■ WHAT THIS TASK INVOLVES: Below are records to repeat exactly. Omit the pictures from the copy.

■ GIVEN ENTRIES:
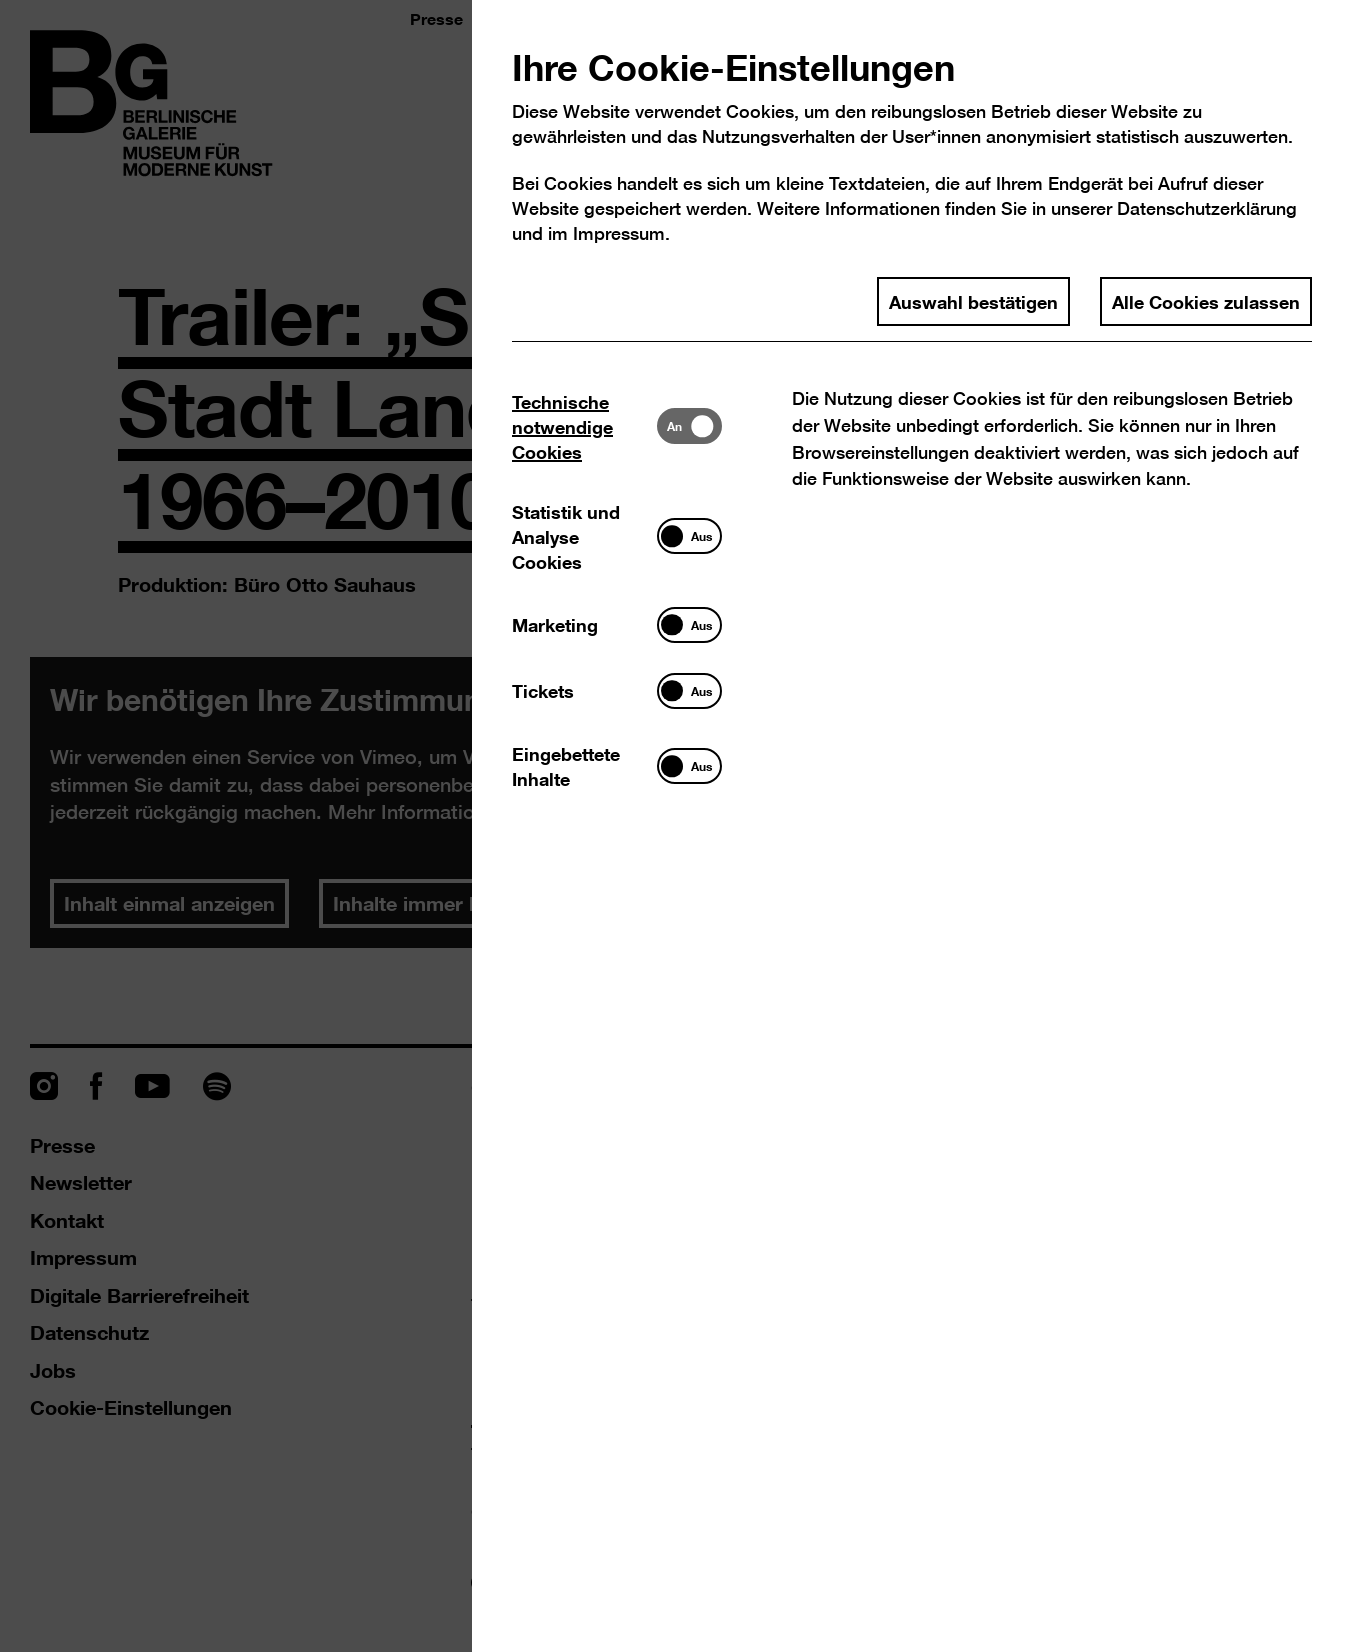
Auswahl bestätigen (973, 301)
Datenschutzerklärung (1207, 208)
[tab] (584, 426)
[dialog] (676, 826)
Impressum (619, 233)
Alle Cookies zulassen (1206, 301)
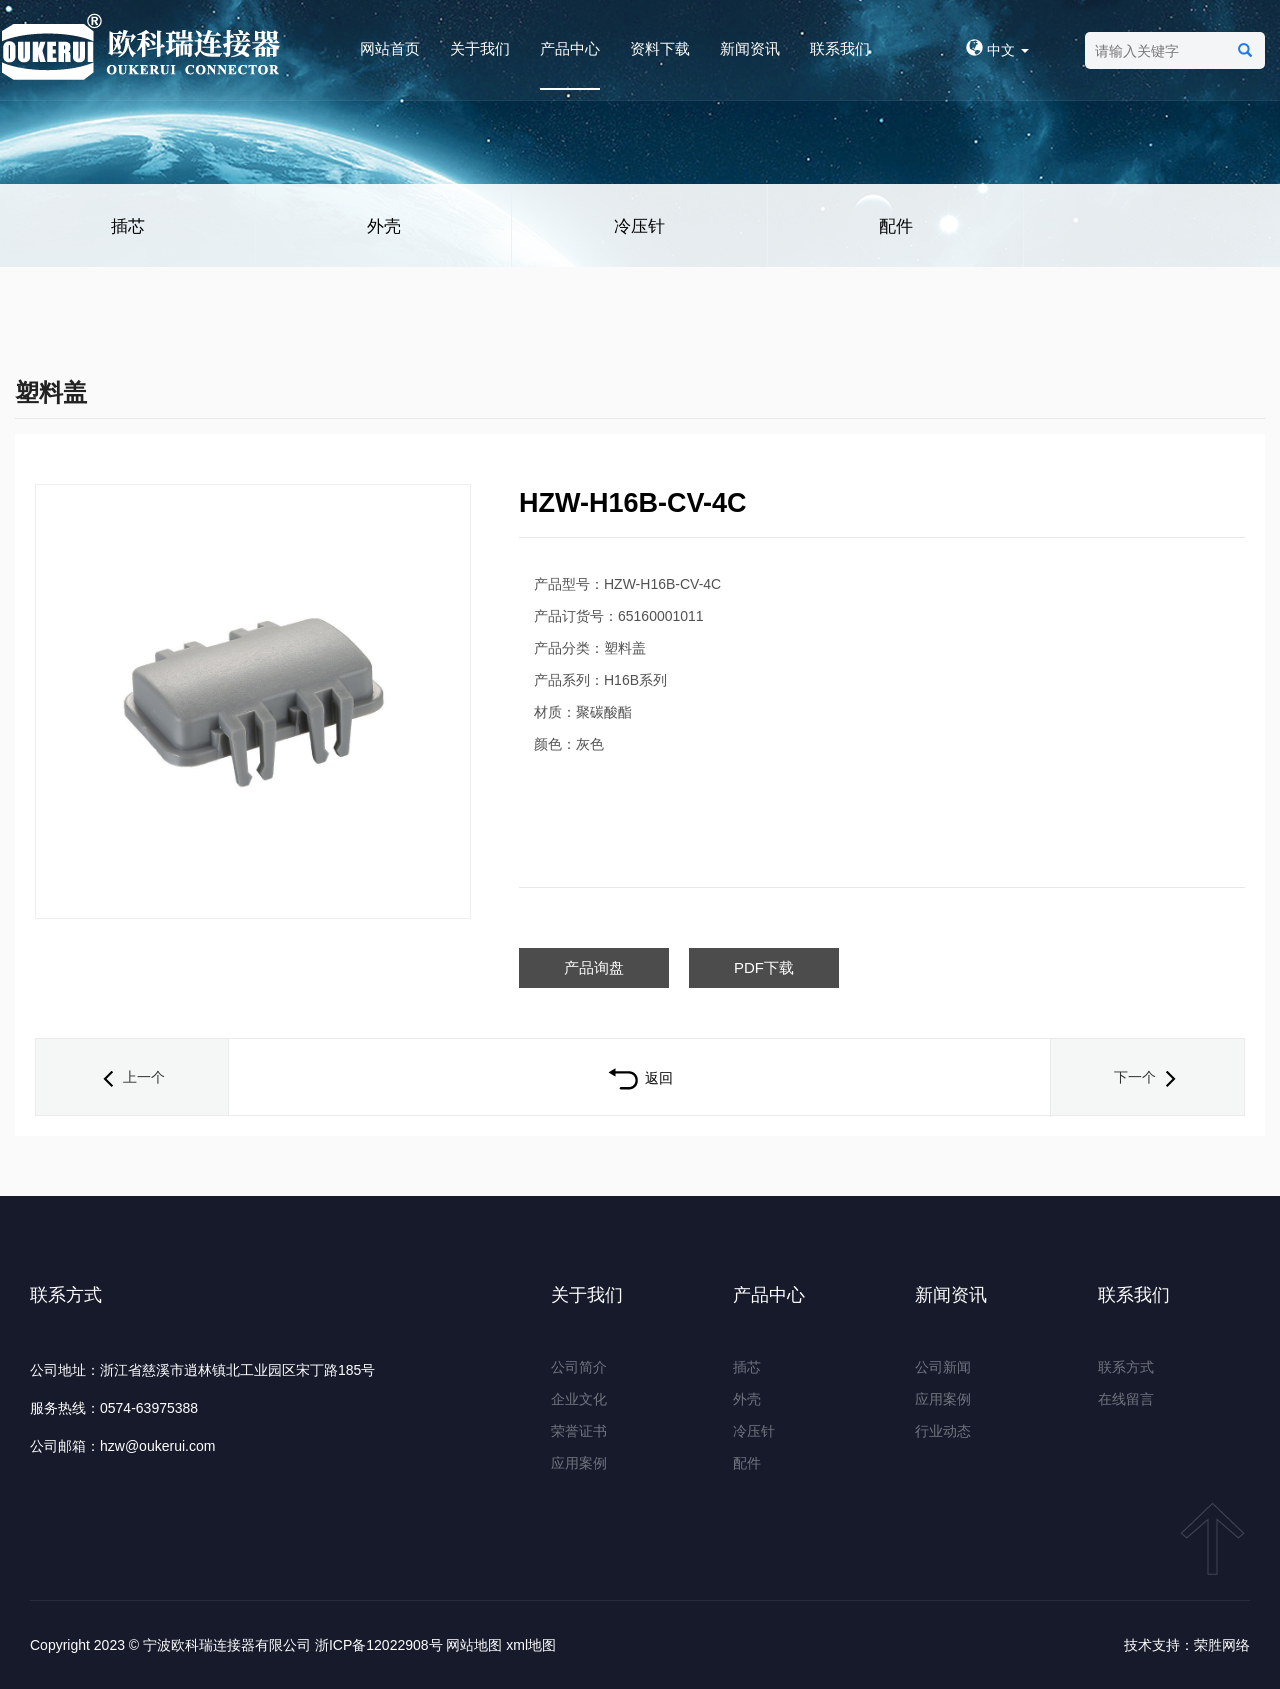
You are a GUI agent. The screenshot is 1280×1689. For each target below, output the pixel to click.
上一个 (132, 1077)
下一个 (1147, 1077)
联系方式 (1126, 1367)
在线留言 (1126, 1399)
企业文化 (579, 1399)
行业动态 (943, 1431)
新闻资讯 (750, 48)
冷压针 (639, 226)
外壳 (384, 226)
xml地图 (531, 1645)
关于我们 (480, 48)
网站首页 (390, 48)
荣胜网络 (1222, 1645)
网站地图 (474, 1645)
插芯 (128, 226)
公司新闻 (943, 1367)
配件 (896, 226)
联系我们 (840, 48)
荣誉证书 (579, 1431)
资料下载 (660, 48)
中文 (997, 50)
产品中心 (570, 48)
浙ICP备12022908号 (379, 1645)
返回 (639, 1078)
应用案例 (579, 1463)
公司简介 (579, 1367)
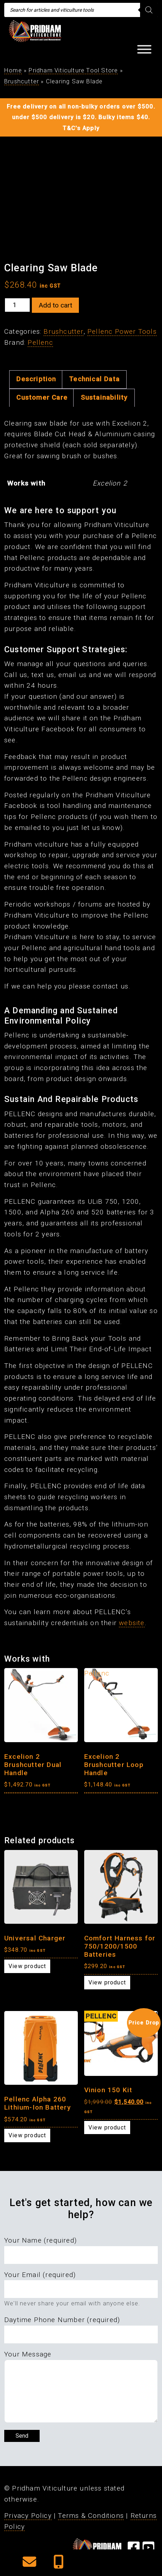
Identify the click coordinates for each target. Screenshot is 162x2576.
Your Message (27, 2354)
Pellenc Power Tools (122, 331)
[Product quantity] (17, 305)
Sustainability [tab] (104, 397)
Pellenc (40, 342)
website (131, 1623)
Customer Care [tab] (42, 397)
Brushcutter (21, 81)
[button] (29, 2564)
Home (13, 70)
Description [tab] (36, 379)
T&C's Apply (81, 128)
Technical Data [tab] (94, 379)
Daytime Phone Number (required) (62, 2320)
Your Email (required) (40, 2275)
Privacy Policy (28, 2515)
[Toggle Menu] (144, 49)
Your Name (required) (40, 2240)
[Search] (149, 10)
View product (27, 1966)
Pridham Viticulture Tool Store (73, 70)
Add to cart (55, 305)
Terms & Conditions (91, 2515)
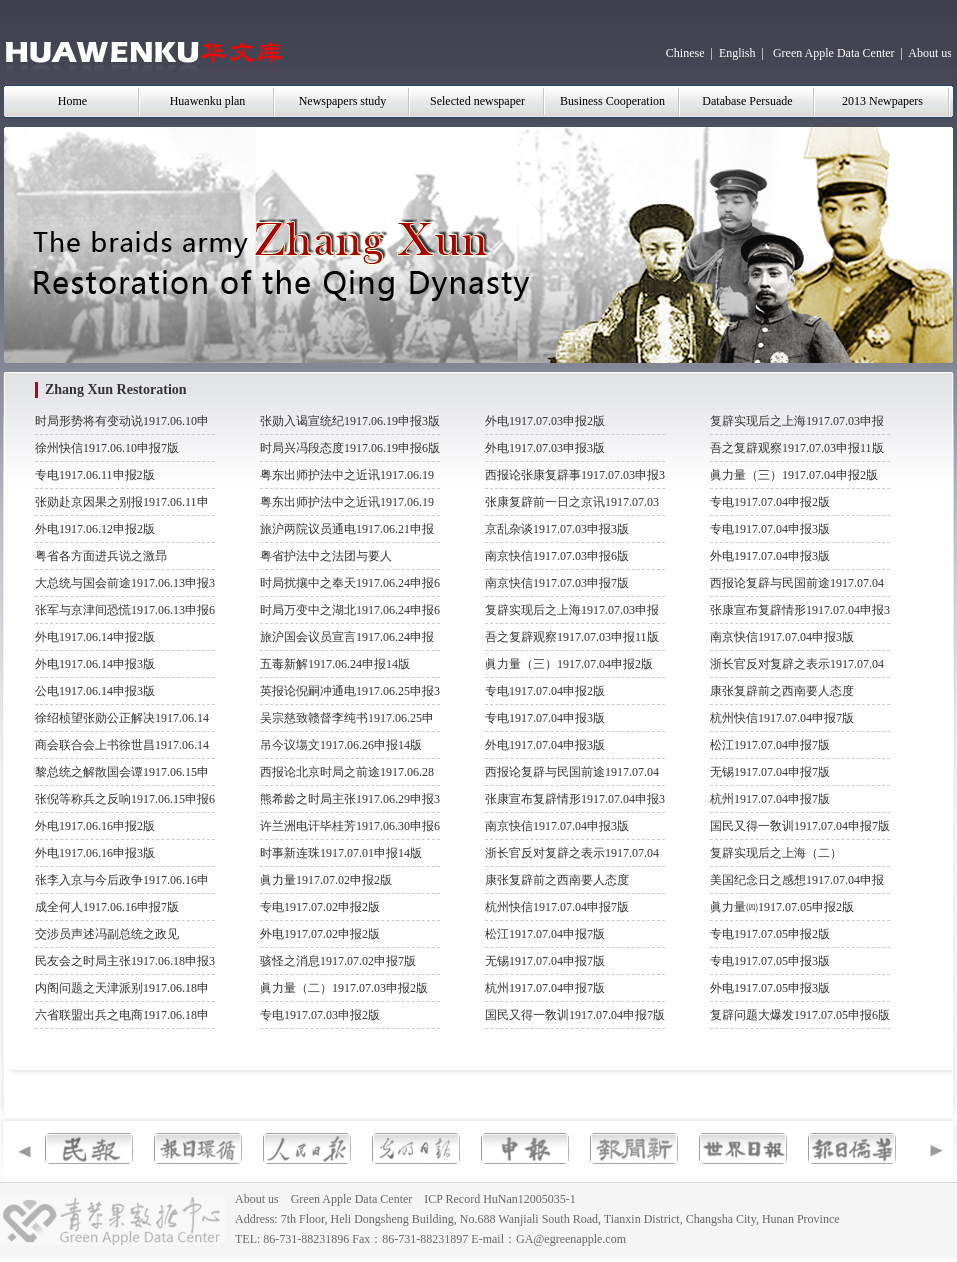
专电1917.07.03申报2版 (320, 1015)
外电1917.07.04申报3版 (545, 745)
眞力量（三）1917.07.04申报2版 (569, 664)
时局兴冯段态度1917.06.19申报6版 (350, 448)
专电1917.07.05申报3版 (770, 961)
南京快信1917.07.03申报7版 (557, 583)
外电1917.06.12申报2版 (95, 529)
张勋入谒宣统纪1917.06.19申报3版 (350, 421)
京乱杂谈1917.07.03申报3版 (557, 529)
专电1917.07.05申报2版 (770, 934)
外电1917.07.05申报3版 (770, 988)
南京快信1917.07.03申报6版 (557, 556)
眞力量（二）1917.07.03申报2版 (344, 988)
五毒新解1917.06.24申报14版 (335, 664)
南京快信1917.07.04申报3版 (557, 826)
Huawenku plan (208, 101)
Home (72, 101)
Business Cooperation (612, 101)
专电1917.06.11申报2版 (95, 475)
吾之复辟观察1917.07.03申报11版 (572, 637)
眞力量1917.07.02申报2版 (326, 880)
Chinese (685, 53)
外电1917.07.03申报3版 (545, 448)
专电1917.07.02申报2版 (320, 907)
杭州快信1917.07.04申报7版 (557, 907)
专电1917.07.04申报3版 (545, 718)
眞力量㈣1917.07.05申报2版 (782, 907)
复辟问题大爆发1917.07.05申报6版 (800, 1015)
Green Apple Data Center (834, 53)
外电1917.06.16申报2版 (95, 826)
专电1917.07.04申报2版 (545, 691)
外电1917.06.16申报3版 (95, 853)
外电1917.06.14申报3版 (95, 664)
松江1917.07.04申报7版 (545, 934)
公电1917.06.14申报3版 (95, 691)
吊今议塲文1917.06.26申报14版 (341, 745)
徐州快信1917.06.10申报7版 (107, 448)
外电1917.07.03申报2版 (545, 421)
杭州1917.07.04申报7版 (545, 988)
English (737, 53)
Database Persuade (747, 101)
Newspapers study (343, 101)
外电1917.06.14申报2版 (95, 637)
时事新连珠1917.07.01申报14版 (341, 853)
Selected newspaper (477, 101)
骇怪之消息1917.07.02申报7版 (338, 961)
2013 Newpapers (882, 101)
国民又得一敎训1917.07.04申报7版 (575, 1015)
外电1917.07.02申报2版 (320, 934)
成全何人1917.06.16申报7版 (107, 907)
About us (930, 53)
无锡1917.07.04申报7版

■ SOLUTION TO THIS EXERCISE:
Auswahl bestätigen (973, 301)
Datenschutzerklärung (1207, 208)
[tab] (584, 426)
[dialog] (676, 826)
Impressum (619, 233)
Alle Cookies zulassen (1206, 301)
You are a GUI agent. The screenshot is 1280×1689. For each target below, output the pixel to click.
上一个 (132, 1077)
下一个 (1147, 1077)
联系方式 (1126, 1367)
在线留言 (1126, 1399)
企业文化 (579, 1399)
行业动态 (943, 1431)
新闻资讯 (750, 48)
冷压针 (639, 226)
外壳 (384, 226)
xml地图 (531, 1645)
关于我们 (480, 48)
网站首页 (390, 48)
荣胜网络 (1222, 1645)
网站地图 (474, 1645)
插芯 (128, 226)
公司新闻 (943, 1367)
配件 (896, 226)
联系我们 (840, 48)
荣誉证书 (579, 1431)
资料下载 (660, 48)
中文 (997, 50)
产品中心 (570, 48)
浙ICP备12022908号 (379, 1645)
返回 (639, 1078)
应用案例 (579, 1463)
公司简介 (579, 1367)
Identify the click coordinates for each target. Screenshot is 162x2576.
Your Message (27, 2354)
Pellenc Power Tools (122, 331)
[Product quantity] (17, 305)
Sustainability [tab] (104, 397)
Pellenc (40, 342)
website (131, 1623)
Customer Care [tab] (42, 397)
Brushcutter (21, 81)
[button] (29, 2564)
Home (13, 70)
Description [tab] (36, 379)
T&C's Apply (81, 128)
Technical Data [tab] (94, 379)
Daytime Phone Number (required) (62, 2320)
Your Email (required) (40, 2275)
Privacy Policy (28, 2515)
[Toggle Menu] (144, 49)
Your Name (required) (40, 2240)
[Search] (149, 10)
View product (27, 1966)
Pridham Viticulture Tool Store (73, 70)
Add to cart (55, 305)
Terms & Conditions (91, 2515)
专电1917.07.03申报2版 (320, 1015)
外电1917.07.04申报3版 (545, 745)
眞力量（三）1917.07.04申报2版 (569, 664)
时局兴冯段态度1917.06.19申报6版 (350, 448)
专电1917.07.05申报3版 (770, 961)
南京快信1917.07.03申报7版 (557, 583)
外电1917.06.12申报2版 (95, 529)
张勋入谒宣统纪1917.06.19申报3版 (350, 421)
京乱杂谈1917.07.03申报3版 (557, 529)
专电1917.07.05申报2版 (770, 934)
外电1917.07.05申报3版 (770, 988)
南京快信1917.07.03申报6版 (557, 556)
眞力量（二）1917.07.03申报2版 (344, 988)
五毒新解1917.06.24申报14版 (335, 664)
南京快信1917.07.04申报3版 (557, 826)
Huawenku plan (208, 101)
Home (72, 101)
Business Cooperation (612, 101)
专电1917.06.11申报2版 (95, 475)
吾之复辟观察1917.07.03申报11版 (572, 637)
眞力量1917.07.02申报2版 (326, 880)
Chinese (685, 53)
外电1917.07.03申报3版 (545, 448)
专电1917.07.02申报2版 (320, 907)
杭州快信1917.07.04申报7版 (557, 907)
专电1917.07.04申报3版 (545, 718)
眞力量㈣1917.07.05申报2版 (782, 907)
复辟问题大爆发1917.07.05申报6版 (800, 1015)
Green Apple Data Center (834, 53)
外电1917.06.16申报2版 (95, 826)
专电1917.07.04申报2版 (545, 691)
外电1917.06.16申报3版 (95, 853)
外电1917.06.14申报3版 (95, 664)
松江1917.07.04申报7版 (545, 934)
公电1917.06.14申报3版 (95, 691)
吊今议塲文1917.06.26申报14版 (341, 745)
徐州快信1917.06.10申报7版 (107, 448)
外电1917.07.03申报2版 (545, 421)
杭州1917.07.04申报7版 (545, 988)
English (737, 53)
Database Persuade (747, 101)
Newspapers study (343, 101)
外电1917.06.14申报2版 (95, 637)
时事新连珠1917.07.01申报14版 (341, 853)
Selected newspaper (477, 101)
骇怪之消息1917.07.02申报7版 (338, 961)
2013 Newpapers (882, 101)
国民又得一敎训1917.07.04申报7版 (575, 1015)
外电1917.07.02申报2版 (320, 934)
成全何人1917.06.16申报7版 (107, 907)
About us (930, 53)
无锡1917.07.04申报7版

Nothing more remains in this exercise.